Kata al-washiyyah kadang dipakai dengan makna “pemberian wasiat” dan kadang dengan makna “benda atau pekerjaan yang diwasiatkan”.

(بِالْمَعْرُوْفِۚ) yakni dengan adil, yaitu tidak lebih dari sepertiga harta warisan dan tidak mengutamakan orang kaya.

Wasiat yang adil adalah yang tidak mendatangkan kecaman manusia, sesuai dengan kondisi orang yang memberi wasiat, yaitu wasiatnya tidak terlalu sedikit jika dibanding dengan hartanya yang banyak, dan tidak pula terlalu banyak sehingga merugikan para ahli waris, batasannya adalah tidak lebih dari sepertiga harta warisan.

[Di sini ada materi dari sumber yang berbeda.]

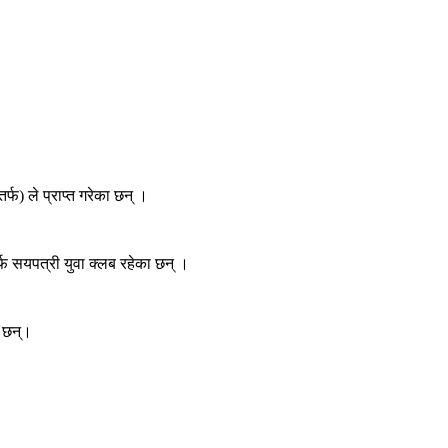
्फ) ले प्राप्त गरेका छन् ।
फ सयपत्री युवा क्लब रहेका छन् ।
ा छन्।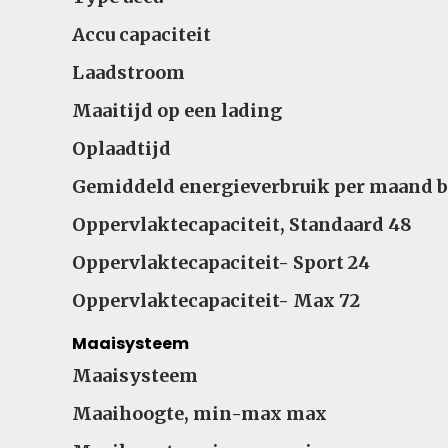
Accu capaciteit
Laadstroom
Maaitijd op een lading
Oplaadtijd
Gemiddeld energieverbruik per maand b
Oppervlaktecapaciteit, Standaard 48
Oppervlaktecapaciteit- Sport 24
Oppervlaktecapaciteit- Max 72
Maaisysteem
Maaisysteem
Maaihoogte, min-max max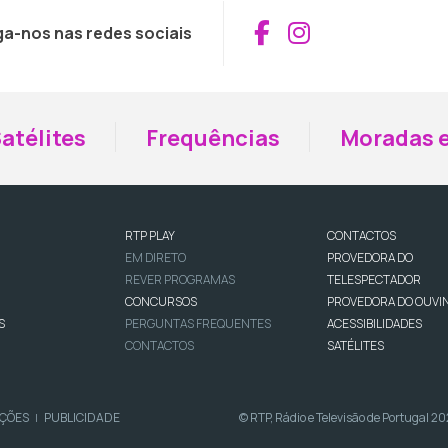
Aceder ao Fac
Aceder ao I
ga-nos nas redes sociais
atélites
Frequências
Moradas e
RTP PLAY
CONTACTOS
EM DIRETO
PROVEDORA DO
REVER PROGRAMAS
TELESPECTADOR
CONCURSOS
PROVEDORA DO OUVI
S
PERGUNTAS FREQUENTES
ACESSIBILIDADES
CONTACTOS
SATÉLITES
IÇÕES
PUBLICIDADE
© RTP, Rádio e Televisão de Portugal 2
|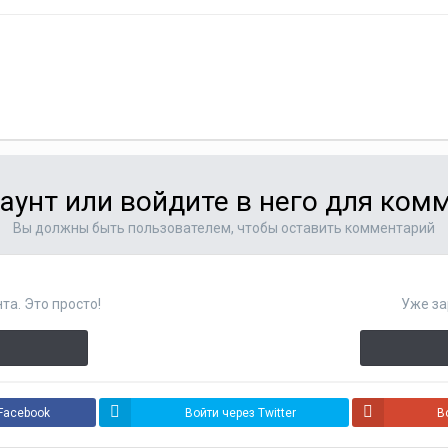
аунт или войдите в него для ко
Вы должны быть пользователем, чтобы оставить комментарий
та. Это просто!
Уже за
Facebook
Войти через Twitter
В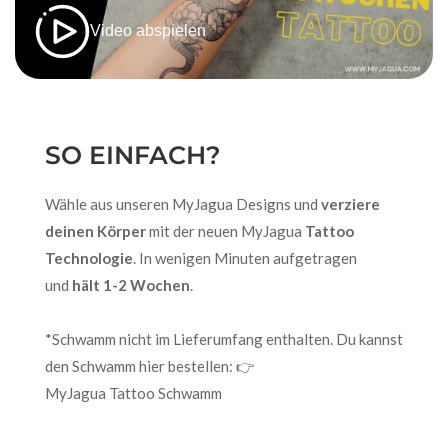
Video abspielen
SO EINFACH?
Wähle aus unseren MyJagua Designs und
verziere
deinen Körper
mit der neuen MyJagua
Tattoo
Technologie
. In wenigen Minuten aufgetragen
und
hält 1-2 Wochen
.
*Schwamm nicht im Lieferumfang enthalten. Du kannst
den Schwamm hier bestellen: 👉
MyJagua Tattoo Schwamm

(حَقًّا عَلَى الْمُتَّقِيْن) ini adalah mashdar yang menta’kiid (menguatkan) kandungan kalimat sebelumnya. Pemberian wasiat kepada kaum kerabat telah dinasakh dengan ayat warisan dan dengan hadits yang diriwayatkan oleh Tirmidzi dan lainnya: “Tiada wasiat bagi ahli waris:”

(فَمَنْۢ بَدَّلَهٗ) siapa pun, baik itu saksi maupun pengurus wasiat, yang mengganti wasiat. (بَعْدَمَا سَمِعَهٗ) setelah ia mengetahui wasiat itu. (فَاِنَّمَآ اِثْمُهٗ) yakni dosa wasiat yang diganti itu.

(اِنَّ اللّٰهَ سَمِيْعٌ) sesungguhnya Allah Maha Mendengar perkataan pemberi wasiat. (عَلِيْمٌ) Maha Mengetahui tentang perbuatan pengurus wasiat, dan Dia akan membalasnya atas perbuatannya.

(فَمَنْ خَافَ) yakni barangsiapa mengetahui. (جَنَفًا) penyelewengan dari kebenaran dan keadilan secara tidak sengaja.

(اَوْ اِثْمًا) secara sengaja melakukan kelaliman, dengan memberi wasiat lebih dari sepertiga atau hanya memberi wasiat kepada orang kaya saja, misalnya.

(فَاَصْلَحَ بَيْنَهُمْ) mendamaikan antara pengurus wasiat dan orang yang diberi wasiat, dengan memerintahkan untuk berlaku adil. (فَلَآ اِثْمَ عَلَيْهِ) tidaklah ada dosa baginya dalam hal itu.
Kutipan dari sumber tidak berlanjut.